EXERCISE PROMPT – Copy only this range: the line with "двусторонни" through the final line of the material, inclusive at both ends.

[[ EXCERPTED RECORDS, beginning ]]

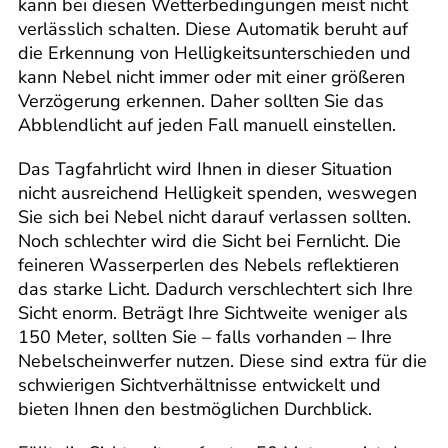
kann bei diesen Wetterbedingungen meist nicht
verlässlich schalten. Diese Automatik beruht auf
die Erkennung von Helligkeitsunterschieden und
kann Nebel nicht immer oder mit einer größeren
Verzögerung erkennen. Daher sollten Sie das
Abblendlicht auf jeden Fall manuell einstellen.
Das Tagfahrlicht wird Ihnen in dieser Situation
nicht ausreichend Helligkeit spenden, weswegen
Sie sich bei Nebel nicht darauf verlassen sollten.
Noch schlechter wird die Sicht bei Fernlicht. Die
feineren Wasserperlen des Nebels reflektieren
das starke Licht. Dadurch verschlechtert sich Ihre
Sicht enorm. Beträgt Ihre Sichtweite weniger als
150 Meter, sollten Sie – falls vorhanden – Ihre
Nebelscheinwerfer nutzen. Diese sind extra für die
schwierigen Sichtverhältnisse entwickelt und
bieten Ihnen den bestmöglichen Durchblick.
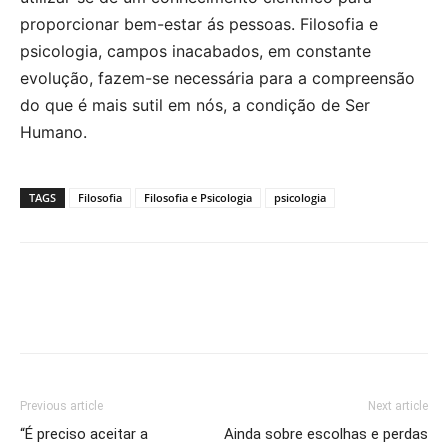
proporcionar bem-estar ás pessoas. Filosofia e
psicologia, campos inacabados, em constante
evolução, fazem-se necessária para a compreensão
do que é mais sutil em nós, a condição de Ser
Humano.
TAGS
Filosofia
Filosofia e Psicologia
psicologia
Previous article
Next article
“É preciso aceitar a
Ainda sobre escolhas e perdas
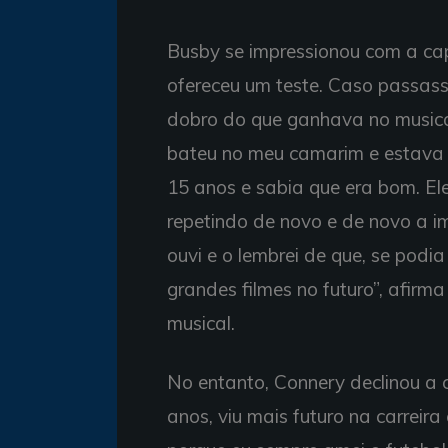
Busby se impressionou com a cap
ofereceu um teste. Caso passass
dobro do que ganhava no musica
bateu no meu camarim e estava 
15 anos e sabia que era bom. Ele
repetindo de novo e de novo a imp
ouvi e o lembrei de que, se podi
grandes filmes no futuro”, afir
musical.
No entanto, Connery declinou a
anos, viu mais futuro na carreira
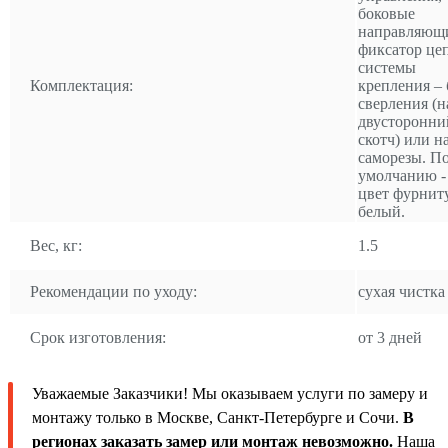
боковые
направляющ
фиксатор це
системы
Комплектация:
крепления – 
сверления (н
двусторонни
скотч) или н
саморезы. П
умолчанию -
цвет фурнит
белый.
Вес, кг:
1.5
Рекомендации по уходу:
сухая чистка
Срок изготовления:
от 3 дней
Уважаемые Заказчики! Мы оказываем услуги по замеру и
монтажу только в Москве, Санкт-Петербурге и Сочи.
В
регионах заказать замер или монтаж невозможно.
Наша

[[ EXCERPTED RECORDS, end ]]

PROBLEM SOLUTION –
двусторонни
скотч) или н
саморезы. П
умолчанию -
цвет фурнит
белый.
Вес, кг:
1.5
Рекомендации по уходу:
сухая чистка
Срок изготовления:
от 3 дней
Уважаемые Заказчики! Мы оказываем услуги по замеру и
монтажу только в Москве, Санкт-Петербурге и Сочи.
В
регионах заказать замер или монтаж невозможно.
Наша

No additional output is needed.